In responding to complaints concerning an inaccurate headline, the Brattleboro Reformer of Vermont compounded the problem with an erroneous correction which appeared April 26 on page 9. The correction states: “An inaccurate headline in Friday’s edition of the Reformer accompanied a story about a blast that rocked a Palestinian building in the West Bank on Thursday. Responsibility for the blast has not been determined.” The headline in question reads: “Israeli blast rocks Palestinians” (by Hadeel Wahdan, AP).
The correction erroneously states that “responsibility for the blast has not been determined.” In fact, the story itself directly contradicts both the original headline as well as the supposed “correction.” According to the AP story which the Reformer ran, both Israelis and Palestinians concur that the blast is of Palestinian origin, and that the Israelis do not hold any responsibility in this incident. As the Reformer stated in the April 20 story:
Israel said it had nothing to do with the explosion, which ripped the roof off a two-story building where Force 17 had an office. At first the Palestinians said an Israeli helicopter rocketed the building in downtown Ramallah, but there was little evidence to support the claim, and Palestinian security officials later acknowledge the blast came from inside. [Emphasis added.]
Rubble from the roof was strewn around the area, indicating the explosion occurred inside the building. Awad Khader, who owns a shop across the street, said the blast came from inside the building and added, "I didn’t hear any noise of aircraft in the sky."

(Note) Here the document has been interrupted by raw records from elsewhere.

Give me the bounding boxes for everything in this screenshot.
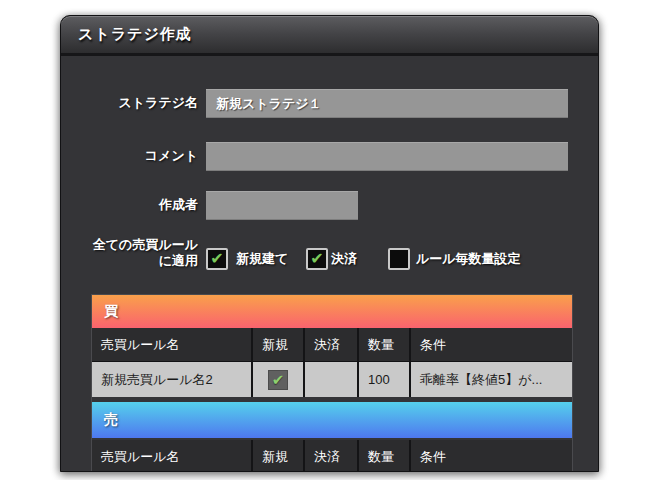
apply-all-label-line2: に適用 [61, 253, 198, 269]
comment-input[interactable] [206, 142, 568, 171]
column-header-new: 新規 [251, 328, 303, 361]
trading-rules-table: 買 売買ルール名 新規 決済 数量 条件 新規売買ルール名2 ✔ 100 乖離率… [91, 294, 573, 472]
dialog-titlebar[interactable]: ストラテジ作成 [61, 16, 598, 56]
buy-band-label: 買 [104, 303, 118, 321]
sell-band-label: 売 [104, 411, 118, 429]
column-header-qty: 数量 [357, 328, 409, 361]
strategy-create-dialog: ストラテジ作成 ストラテジ名 コメント 作成者 全ての売買ルール に適用 ✔ 新… [60, 15, 599, 472]
check-icon: ✔ [310, 251, 323, 267]
strategy-name-input[interactable] [206, 89, 568, 118]
author-label: 作成者 [61, 197, 198, 213]
rule-condition-cell[interactable]: 乖離率【終値5】が... [409, 362, 572, 397]
column-header-qty: 数量 [357, 440, 409, 472]
rule-new-checkbox[interactable]: ✔ [268, 370, 288, 390]
column-header-close: 決済 [303, 328, 357, 361]
sell-table-header-row: 売買ルール名 新規 決済 数量 条件 [92, 440, 572, 472]
page-background: ストラテジ作成 ストラテジ名 コメント 作成者 全ての売買ルール に適用 ✔ 新… [0, 0, 667, 480]
comment-label: コメント [61, 148, 198, 164]
open-position-checkbox-label: 新規建て [236, 251, 288, 267]
apply-all-label-line1: 全ての売買ルール [61, 237, 198, 253]
check-icon: ✔ [210, 251, 223, 267]
rule-qty-cell: 100 [357, 362, 409, 397]
per-rule-quantity-checkbox-label: ルール毎数量設定 [416, 251, 521, 267]
column-header-rule-name: 売買ルール名 [92, 440, 251, 472]
column-header-condition: 条件 [409, 328, 572, 361]
buy-rule-row[interactable]: 新規売買ルール名2 ✔ 100 乖離率【終値5】が... [92, 361, 572, 397]
strategy-name-label: ストラテジ名 [61, 95, 198, 111]
column-header-close: 決済 [303, 440, 357, 472]
buy-table-header-row: 売買ルール名 新規 決済 数量 条件 [92, 328, 572, 361]
column-header-rule-name: 売買ルール名 [92, 328, 251, 361]
column-header-new: 新規 [251, 440, 303, 472]
settlement-checkbox[interactable]: ✔ [306, 248, 328, 270]
author-input[interactable] [206, 191, 358, 220]
column-header-condition: 条件 [409, 440, 572, 472]
rule-name-cell: 新規売買ルール名2 [92, 362, 251, 397]
sell-section-band: 売 [92, 402, 572, 438]
open-position-checkbox[interactable]: ✔ [206, 248, 228, 270]
rule-close-cell [303, 362, 357, 397]
buy-section-band: 買 [92, 295, 572, 328]
rule-new-cell: ✔ [251, 362, 303, 397]
dialog-title: ストラテジ作成 [78, 25, 192, 44]
check-icon: ✔ [272, 372, 285, 387]
per-rule-quantity-checkbox[interactable] [388, 248, 410, 270]
settlement-checkbox-label: 決済 [331, 251, 357, 267]
apply-all-label: 全ての売買ルール に適用 [61, 237, 198, 269]
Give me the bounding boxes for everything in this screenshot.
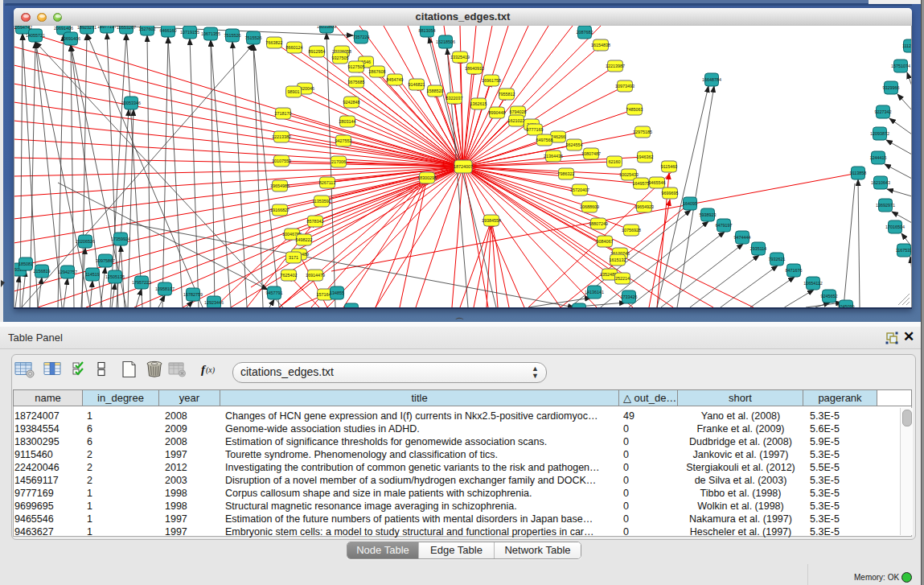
svg-text:16648784: 16648784 <box>702 77 721 82</box>
svg-text:30975867: 30975867 <box>96 258 115 263</box>
svg-text:1167533: 1167533 <box>896 248 912 253</box>
svg-text:3171: 3171 <box>289 255 298 260</box>
svg-text:12942757: 12942757 <box>58 270 77 274</box>
svg-text:7515526: 7515526 <box>245 35 262 40</box>
svg-text:10688609: 10688609 <box>580 204 599 209</box>
svg-text:19654923: 19654923 <box>634 204 654 209</box>
svg-text:6466160: 6466160 <box>160 28 177 33</box>
svg-text:9427552: 9427552 <box>335 138 352 143</box>
svg-text:9474444: 9474444 <box>734 235 751 240</box>
svg-text:9146821: 9146821 <box>409 82 425 87</box>
svg-text:16033809: 16033809 <box>317 26 336 29</box>
svg-text:18923271: 18923271 <box>77 26 97 30</box>
svg-text:10756928: 10756928 <box>622 228 641 233</box>
svg-text:7485063: 7485063 <box>626 107 643 112</box>
svg-text:20053346: 20053346 <box>121 101 141 105</box>
svg-text:19166827: 19166827 <box>270 208 290 212</box>
svg-text:9127505: 9127505 <box>348 64 365 69</box>
svg-text:16154838: 16154838 <box>591 43 610 47</box>
svg-text:10719155: 10719155 <box>180 30 199 35</box>
svg-text:20206526: 20206526 <box>76 239 95 244</box>
svg-text:7515526: 7515526 <box>224 33 241 38</box>
svg-text:20691406: 20691406 <box>54 26 73 31</box>
svg-text:1621022: 1621022 <box>508 118 525 123</box>
svg-text:12213987: 12213987 <box>606 64 625 68</box>
svg-text:1946362: 1946362 <box>637 154 654 159</box>
svg-text:9329966: 9329966 <box>883 85 900 90</box>
svg-text:17957223: 17957223 <box>132 280 151 285</box>
svg-text:5938923: 5938923 <box>700 212 717 217</box>
svg-text:19654985: 19654985 <box>270 183 290 188</box>
svg-text:(x): (x) <box>206 365 216 375</box>
svg-text:15218506: 15218506 <box>436 39 455 44</box>
svg-text:8660124: 8660124 <box>286 45 303 50</box>
svg-text:2087682: 2087682 <box>577 30 593 35</box>
svg-text:7955812: 7955812 <box>499 92 515 97</box>
svg-text:17359924: 17359924 <box>111 237 130 241</box>
svg-text:7357224: 7357224 <box>353 35 370 39</box>
svg-text:9327505: 9327505 <box>332 56 349 60</box>
svg-text:8813054: 8813054 <box>419 28 436 33</box>
svg-text:1649575: 1649575 <box>633 181 650 186</box>
svg-text:3675685: 3675685 <box>348 80 365 84</box>
svg-text:13325419: 13325419 <box>450 55 470 60</box>
svg-text:8990448: 8990448 <box>489 110 506 115</box>
svg-text:16914479: 16914479 <box>306 273 325 278</box>
svg-text:8454749: 8454749 <box>387 77 404 82</box>
svg-text:10958107: 10958107 <box>155 286 175 291</box>
svg-text:10671355: 10671355 <box>201 31 220 36</box>
svg-text:9084067: 9084067 <box>597 239 614 244</box>
svg-text:12975185: 12975185 <box>633 130 652 134</box>
svg-text:12093872: 12093872 <box>870 131 889 136</box>
svg-text:10973493: 10973493 <box>615 84 634 89</box>
svg-text:9113858: 9113858 <box>850 171 867 175</box>
svg-text:9245652: 9245652 <box>821 294 838 299</box>
svg-text:10025433: 10025433 <box>619 172 639 177</box>
svg-text:18807249: 18807249 <box>589 221 608 226</box>
svg-text:1588520: 1588520 <box>427 89 444 93</box>
svg-text:3624554: 3624554 <box>566 142 583 147</box>
svg-text:1615132: 1615132 <box>610 257 626 262</box>
svg-text:10807487: 10807487 <box>581 151 601 156</box>
svg-text:9777169: 9777169 <box>527 127 544 132</box>
svg-text:7663822: 7663822 <box>266 40 283 45</box>
svg-text:19384554: 19384554 <box>482 218 501 223</box>
svg-text:10553267: 10553267 <box>117 26 136 30</box>
svg-text:9699695: 9699695 <box>662 191 679 196</box>
svg-text:6497568: 6497568 <box>536 138 553 142</box>
svg-text:8578342: 8578342 <box>307 219 324 224</box>
svg-text:1362615: 1362615 <box>470 101 487 106</box>
svg-text:10107553: 10107553 <box>272 159 291 163</box>
svg-text:1527602: 1527602 <box>139 27 156 31</box>
svg-text:13692971: 13692971 <box>876 203 895 208</box>
svg-text:7625402: 7625402 <box>281 273 298 278</box>
svg-text:12923446: 12923446 <box>204 300 224 305</box>
svg-text:185081: 185081 <box>18 262 33 266</box>
svg-text:217006: 217006 <box>331 159 346 164</box>
svg-text:62160: 62160 <box>609 159 621 164</box>
svg-text:21364436: 21364436 <box>544 154 563 159</box>
svg-text:746266: 746266 <box>551 134 565 139</box>
svg-text:16961758: 16961758 <box>482 78 501 83</box>
svg-text:7932621: 7932621 <box>769 257 786 262</box>
svg-text:14136141: 14136141 <box>585 290 604 295</box>
svg-text:1733426: 1733426 <box>621 295 638 299</box>
svg-text:20691406: 20691406 <box>61 36 80 41</box>
svg-text:2803144: 2803144 <box>339 119 356 124</box>
svg-text:12213382: 12213382 <box>272 134 291 139</box>
svg-text:2935114: 2935114 <box>750 246 767 251</box>
svg-text:6479197: 6479197 <box>716 223 733 228</box>
svg-text:5322037: 5322037 <box>446 96 463 101</box>
svg-text:15720407: 15720407 <box>570 187 589 192</box>
svg-text:134855: 134855 <box>330 290 344 295</box>
svg-text:9227342: 9227342 <box>875 109 892 114</box>
svg-text:8267113: 8267113 <box>319 180 336 185</box>
svg-text:2156819: 2156819 <box>34 269 51 274</box>
svg-text:5498222: 5498222 <box>296 237 313 242</box>
svg-text:2867608: 2867608 <box>369 69 386 74</box>
svg-text:164095: 164095 <box>683 201 697 206</box>
svg-text:9242848: 9242848 <box>343 100 360 105</box>
svg-text:15751074: 15751074 <box>891 64 910 68</box>
svg-text:9457791: 9457791 <box>266 290 283 295</box>
svg-text:10654112: 10654112 <box>803 281 823 286</box>
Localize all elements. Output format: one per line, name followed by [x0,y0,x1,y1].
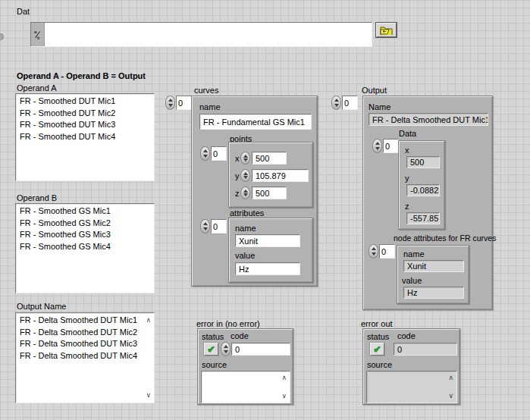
attr-name-label: name [235,224,256,234]
output-index-value[interactable]: 0 [342,96,358,110]
attr-name-field[interactable]: Xunit [235,234,300,247]
y-value-field[interactable]: 105.879 [252,169,309,182]
code-spinner-icon[interactable] [221,342,231,356]
error-out-source-label: source [367,360,392,370]
points-index-spinner[interactable]: 0 [200,146,227,161]
data-index-spinner[interactable]: 0 [372,139,399,153]
output-name-listbox[interactable]: FR - Delta Smoothed DUT Mic1 FR - Delta … [15,312,155,403]
connector-dot [0,33,4,40]
node-attributes-index-value[interactable]: 0 [379,244,395,259]
attr-value-field[interactable]: Hz [235,262,300,275]
path-type-icon: a b [31,23,45,46]
increment-decrement-icon[interactable] [200,219,210,234]
curve-name-label: name [199,102,221,112]
output-index-spinner[interactable]: 0 [331,96,358,110]
list-item[interactable]: FR - Delta Smoothed DUT Mic4 [20,350,154,362]
scroll-down-icon[interactable]: ∨ [281,393,287,400]
error-in-code-field[interactable]: 0 [231,343,290,356]
list-item[interactable]: FR - Smoothed DUT Mic1 [20,96,154,108]
x-value-field[interactable]: 500 [252,152,287,165]
increment-decrement-icon[interactable] [368,244,378,259]
curves-cluster: name FR - Fundamental GS Mic1 points 0 x… [191,96,318,287]
list-item[interactable]: FR - Smoothed DUT Mic2 [20,108,154,120]
curve-name-field[interactable]: FR - Fundamental GS Mic1 [199,114,312,130]
operand-a-listbox[interactable]: FR - Smoothed DUT Mic1 FR - Smoothed DUT… [15,93,155,181]
curves-label: curves [194,86,218,96]
list-item[interactable]: FR - Delta Smoothed DUT Mic2 [20,327,154,339]
status-ok-icon: ✔ [207,344,215,355]
error-out-status-label: status [367,332,389,342]
folder-icon [380,26,393,35]
attributes-index-spinner[interactable]: 0 [200,219,227,234]
operand-a-label: Operand A [17,83,57,93]
points-index-value[interactable]: 0 [211,146,227,161]
z-value-field[interactable]: 500 [252,186,287,199]
data-label: Data [399,129,416,139]
node-attributes-index-spinner[interactable]: 0 [368,244,395,259]
error-in-cluster: status ✔ code 0 source ∧ ∨ [197,328,293,405]
operand-b-label: Operand B [17,193,57,203]
list-item[interactable]: FR - Delta Smoothed DUT Mic3 [20,338,154,350]
increment-decrement-icon[interactable] [372,139,382,153]
node-attr-value-field: Hz [403,287,464,299]
file-path-control[interactable]: a b [30,22,372,47]
output-cluster: Name FR - Delta Smoothed DUT Mic1 Data 0… [362,96,493,310]
scroll-down-icon[interactable]: ∨ [448,393,453,400]
z-spinner-icon[interactable] [240,186,250,199]
data-x-label: x [405,146,409,155]
curves-index-spinner[interactable]: 0 [165,96,192,110]
node-attr-value-label: value [402,276,422,286]
error-out-cluster: status ✔ code 0 source ∧ ∨ [362,328,460,405]
y-label: y [235,171,240,181]
node-attributes-cluster: name Xunit value Hz [397,245,469,304]
output-name-label: Output Name [17,302,66,312]
list-item[interactable]: FR - Smoothed GS Mic2 [20,218,154,230]
y-spinner-icon[interactable] [240,169,250,182]
output-label: Output [362,86,387,96]
data-index-value[interactable]: 0 [383,139,399,153]
file-path-input[interactable] [45,23,372,46]
increment-decrement-icon[interactable] [200,146,210,161]
browse-button[interactable] [376,23,397,37]
error-out-code-label: code [397,331,416,341]
scroll-up-icon[interactable]: ∧ [448,375,453,381]
scroll-up-icon[interactable]: ∧ [146,317,151,324]
error-in-source-label: source [202,360,227,370]
x-spinner-icon[interactable] [240,152,250,165]
list-item[interactable]: FR - Smoothed GS Mic1 [20,205,154,218]
curves-index-value[interactable]: 0 [176,96,192,110]
attr-value-label: value [235,251,255,261]
increment-decrement-icon[interactable] [165,96,175,110]
list-item[interactable]: FR - Smoothed GS Mic3 [20,229,154,241]
error-out-status-indicator: ✔ [370,343,384,356]
list-item[interactable]: FR - Smoothed DUT Mic3 [20,119,154,131]
scroll-up-icon[interactable]: ∧ [281,375,287,381]
node-attributes-label: node attributes for FR curves [394,234,496,243]
data-z-field: -557.857 [406,212,440,224]
node-attr-name-field: Xunit [403,260,464,272]
data-y-field: -0.08823 [406,184,440,196]
error-out-source-field: ∧ ∨ [366,371,457,403]
data-x-field: 500 [406,156,440,168]
x-label: x [235,154,240,164]
section-title: Operand A - Operand B = Output [17,71,146,81]
svg-text:a: a [34,30,37,34]
list-item[interactable]: FR - Smoothed DUT Mic4 [20,131,154,143]
attributes-cluster: name Xunit value Hz [228,218,313,283]
error-in-source-field[interactable]: ∧ ∨ [201,371,290,403]
error-in-status-toggle[interactable]: ✔ [204,343,218,356]
status-ok-icon: ✔ [373,344,381,355]
data-z-label: z [405,202,409,212]
scroll-down-icon[interactable]: ∨ [146,392,151,399]
attributes-index-value[interactable]: 0 [211,219,227,234]
increment-decrement-icon[interactable] [331,96,341,110]
points-cluster: x 500 y 105.879 z 500 [228,142,313,208]
data-y-label: y [405,174,409,183]
operand-b-listbox[interactable]: FR - Smoothed GS Mic1 FR - Smoothed GS M… [15,203,155,293]
output-name-field: FR - Delta Smoothed DUT Mic1 [368,113,488,126]
error-in-status-label: status [202,332,224,342]
list-item[interactable]: FR - Smoothed GS Mic4 [20,241,154,253]
list-item[interactable]: FR - Delta Smoothed DUT Mic1 [20,315,154,327]
node-attr-name-label: name [403,249,425,259]
z-label: z [235,189,240,199]
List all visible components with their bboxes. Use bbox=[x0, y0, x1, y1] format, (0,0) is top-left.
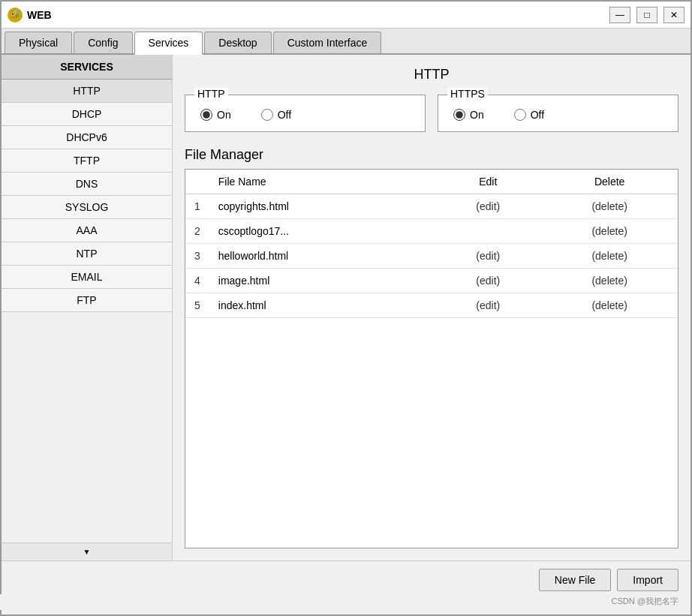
file-num: 3 bbox=[185, 244, 209, 269]
table-header-row: File Name Edit Delete bbox=[185, 170, 678, 194]
table-row: 5 index.html (edit) (delete) bbox=[185, 293, 678, 318]
file-manager-section: File Manager File Name Edit Delete bbox=[185, 147, 678, 548]
title-bar: 🐝 WEB — □ ✕ bbox=[2, 2, 690, 29]
file-delete[interactable]: (delete) bbox=[541, 244, 678, 269]
import-button[interactable]: Import bbox=[617, 569, 678, 591]
sidebar-header: SERVICES bbox=[2, 55, 172, 80]
http-radio-group: HTTP On Off bbox=[185, 95, 426, 132]
tab-desktop[interactable]: Desktop bbox=[204, 32, 271, 53]
table-row: 4 image.html (edit) (delete) bbox=[185, 269, 678, 293]
tab-config[interactable]: Config bbox=[74, 32, 132, 53]
delete-link[interactable]: (delete) bbox=[591, 225, 627, 237]
http-group-label: HTTP bbox=[194, 88, 228, 100]
sidebar-item-ftp[interactable]: FTP bbox=[2, 289, 172, 312]
content-area: HTTP HTTP On Off bbox=[173, 55, 690, 560]
delete-link[interactable]: (delete) bbox=[591, 299, 627, 311]
https-off-option[interactable]: Off bbox=[514, 109, 544, 121]
sidebar-scroll-down[interactable]: ▼ bbox=[2, 542, 172, 560]
watermark: CSDN @我把名字 bbox=[0, 594, 684, 610]
http-on-label: On bbox=[217, 109, 231, 121]
sidebar-scroll[interactable]: HTTP DHCP DHCPv6 TFTP DNS SYSLOG AAA NTP… bbox=[2, 80, 172, 542]
delete-link[interactable]: (delete) bbox=[591, 275, 627, 287]
tab-bar: Physical Config Services Desktop Custom … bbox=[2, 29, 690, 55]
edit-link[interactable]: (edit) bbox=[476, 299, 500, 311]
https-on-option[interactable]: On bbox=[453, 109, 484, 121]
http-on-option[interactable]: On bbox=[200, 109, 231, 121]
title-bar-controls: — □ ✕ bbox=[609, 7, 684, 23]
edit-link[interactable]: (edit) bbox=[476, 200, 500, 212]
sidebar-item-ntp[interactable]: NTP bbox=[2, 242, 172, 266]
https-radio-group: HTTPS On Off bbox=[438, 95, 678, 132]
file-table: File Name Edit Delete 1 copyrights.html … bbox=[185, 170, 678, 318]
https-group-label: HTTPS bbox=[447, 88, 488, 100]
file-edit[interactable]: (edit) bbox=[435, 244, 541, 269]
file-name: image.html bbox=[209, 269, 435, 293]
sidebar-item-dhcp[interactable]: DHCP bbox=[2, 103, 172, 126]
http-radio-row: On Off bbox=[200, 109, 410, 121]
radio-groups: HTTP On Off HTTPS bbox=[185, 95, 678, 132]
sidebar-item-dhcpv6[interactable]: DHCPv6 bbox=[2, 126, 172, 149]
minimize-button[interactable]: — bbox=[609, 7, 630, 23]
file-edit[interactable]: (edit) bbox=[435, 269, 541, 293]
col-num bbox=[185, 170, 209, 194]
file-name: helloworld.html bbox=[209, 244, 435, 269]
file-delete[interactable]: (delete) bbox=[541, 194, 678, 219]
table-row: 2 cscoptlogo17... (delete) bbox=[185, 219, 678, 244]
bottom-bar: New File Import bbox=[2, 560, 690, 599]
tab-physical[interactable]: Physical bbox=[5, 32, 72, 53]
edit-link[interactable]: (edit) bbox=[476, 250, 500, 262]
sidebar-item-dns[interactable]: DNS bbox=[2, 173, 172, 196]
file-name: copyrights.html bbox=[209, 194, 435, 219]
tab-services[interactable]: Services bbox=[134, 32, 203, 55]
file-num: 5 bbox=[185, 293, 209, 318]
file-num: 1 bbox=[185, 194, 209, 219]
main-content: SERVICES HTTP DHCP DHCPv6 TFTP DNS SYSLO… bbox=[2, 55, 690, 560]
col-delete: Delete bbox=[541, 170, 678, 194]
file-name: index.html bbox=[209, 293, 435, 318]
col-edit: Edit bbox=[435, 170, 541, 194]
http-off-label: Off bbox=[278, 109, 291, 121]
sidebar-item-http[interactable]: HTTP bbox=[2, 80, 172, 103]
tab-custom-interface[interactable]: Custom Interface bbox=[273, 32, 382, 53]
sidebar-item-syslog[interactable]: SYSLOG bbox=[2, 196, 172, 219]
file-delete[interactable]: (delete) bbox=[541, 219, 678, 244]
title-bar-left: 🐝 WEB bbox=[8, 8, 52, 23]
file-delete[interactable]: (delete) bbox=[541, 293, 678, 318]
http-off-radio[interactable] bbox=[261, 109, 273, 121]
maximize-button[interactable]: □ bbox=[636, 7, 657, 23]
file-num: 2 bbox=[185, 219, 209, 244]
http-on-radio[interactable] bbox=[200, 109, 212, 121]
file-edit[interactable]: (edit) bbox=[435, 293, 541, 318]
main-window: 🐝 WEB — □ ✕ Physical Config Services Des… bbox=[0, 0, 692, 616]
delete-link[interactable]: (delete) bbox=[591, 250, 627, 262]
close-button[interactable]: ✕ bbox=[663, 7, 684, 23]
https-on-label: On bbox=[470, 109, 484, 121]
https-radio-row: On Off bbox=[453, 109, 663, 121]
new-file-button[interactable]: New File bbox=[539, 569, 611, 591]
file-name: cscoptlogo17... bbox=[209, 219, 435, 244]
file-delete[interactable]: (delete) bbox=[541, 269, 678, 293]
file-table-container: File Name Edit Delete 1 copyrights.html … bbox=[185, 169, 678, 548]
edit-link[interactable]: (edit) bbox=[476, 275, 500, 287]
delete-link[interactable]: (delete) bbox=[591, 200, 627, 212]
table-row: 1 copyrights.html (edit) (delete) bbox=[185, 194, 678, 219]
https-on-radio[interactable] bbox=[453, 109, 465, 121]
sidebar-item-email[interactable]: EMAIL bbox=[2, 266, 172, 289]
content-title: HTTP bbox=[185, 67, 678, 83]
window-title: WEB bbox=[27, 9, 52, 21]
https-off-radio[interactable] bbox=[514, 109, 526, 121]
https-off-label: Off bbox=[531, 109, 544, 121]
sidebar-item-tftp[interactable]: TFTP bbox=[2, 149, 172, 173]
file-manager-title: File Manager bbox=[185, 147, 678, 163]
col-filename: File Name bbox=[209, 170, 435, 194]
sidebar-wrapper: SERVICES HTTP DHCP DHCPv6 TFTP DNS SYSLO… bbox=[2, 55, 173, 560]
file-edit[interactable]: (edit) bbox=[435, 194, 541, 219]
sidebar-item-aaa[interactable]: AAA bbox=[2, 219, 172, 242]
app-icon: 🐝 bbox=[8, 8, 23, 23]
table-row: 3 helloworld.html (edit) (delete) bbox=[185, 244, 678, 269]
http-off-option[interactable]: Off bbox=[261, 109, 291, 121]
file-edit bbox=[435, 219, 541, 244]
file-num: 4 bbox=[185, 269, 209, 293]
sidebar: SERVICES HTTP DHCP DHCPv6 TFTP DNS SYSLO… bbox=[2, 55, 172, 560]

Where exactly is the ambiguity in this story regarding responsibility for the blast? Both Israeli and Palestinian representatives acknowledge Palestinian responsibility for the blast. Furthermore, the Los Angeles Times, among others, reported that: “At first, the Palestinians said the damage was caused by an Israeli rocket, but they said later that a gas leak caused the blast” (“Palestinian Mortar Attacks Draw Return Fire From Israel,” April 20, 2001).
The Brattleboro Reformer ignored calls to print a correction about its “correction.”